- The type-a-few-letters-and-it-narrows-the-list-down list. I remember seeing this one in one of the major PC apps in the 80s and going "oooohhh" kind of like the little green men in Toy Story. It hasn't lost any of its appeal. Wikipedia added it to its search field a while back, and it's a welcome addition.
- The field-that-remembers-what-you've-put-in-it-previously. This is a standard browser feature (or plug-in), but I remember life without it and I like life with it better. Besides the obvious convenience of not having to type that 20-digit account number over and over again, it helps ensure consistency.
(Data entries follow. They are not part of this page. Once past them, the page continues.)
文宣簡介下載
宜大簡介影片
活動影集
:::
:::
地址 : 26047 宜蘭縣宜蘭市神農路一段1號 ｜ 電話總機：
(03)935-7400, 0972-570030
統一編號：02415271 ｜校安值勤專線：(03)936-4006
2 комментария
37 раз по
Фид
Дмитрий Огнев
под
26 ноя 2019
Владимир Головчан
The usual implementation is even a bit smarter than I imply: it can remember what you've put in similar fields, possibly in other pages entirely, so it can suggest your usual email address in a new "email" field it sees.
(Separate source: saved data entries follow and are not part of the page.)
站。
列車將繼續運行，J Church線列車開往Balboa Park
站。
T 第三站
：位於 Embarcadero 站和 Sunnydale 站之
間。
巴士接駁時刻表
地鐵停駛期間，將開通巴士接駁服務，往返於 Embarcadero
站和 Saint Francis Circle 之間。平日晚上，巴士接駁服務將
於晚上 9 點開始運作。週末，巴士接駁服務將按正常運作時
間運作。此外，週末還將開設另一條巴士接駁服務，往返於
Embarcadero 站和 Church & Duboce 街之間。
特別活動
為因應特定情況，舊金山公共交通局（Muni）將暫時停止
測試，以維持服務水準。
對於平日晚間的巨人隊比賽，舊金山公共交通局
This is exactly the kind of small-scale memory that makes UIs more intelligent, and as I've argued before, "intelligence" here isn't just metaphor. The UI is intelligent in the same sense as an animal is. I'll hasten to add that a smart fields like I'm describing are of course not intelligent in the classical AI sense of being able to pass a Turing test. For me, that just says there are more kinds of useful intelligence than being able to converse like a human. But that's a whole other long discussion.
Note that both of these features can be handled either locally (as when the browser remembers addresses you've typed into "Address" fields) or remotely (as with Wikipedia's article titles) [More accurately, the knowledge can be stored locally, remotely or both, and the processing of that knowledge can also happen locally, remotely or both, mostly mix-n-match]. While the basic features don't inherently require AJAX, AJAX can certainly make them more widespread and useful.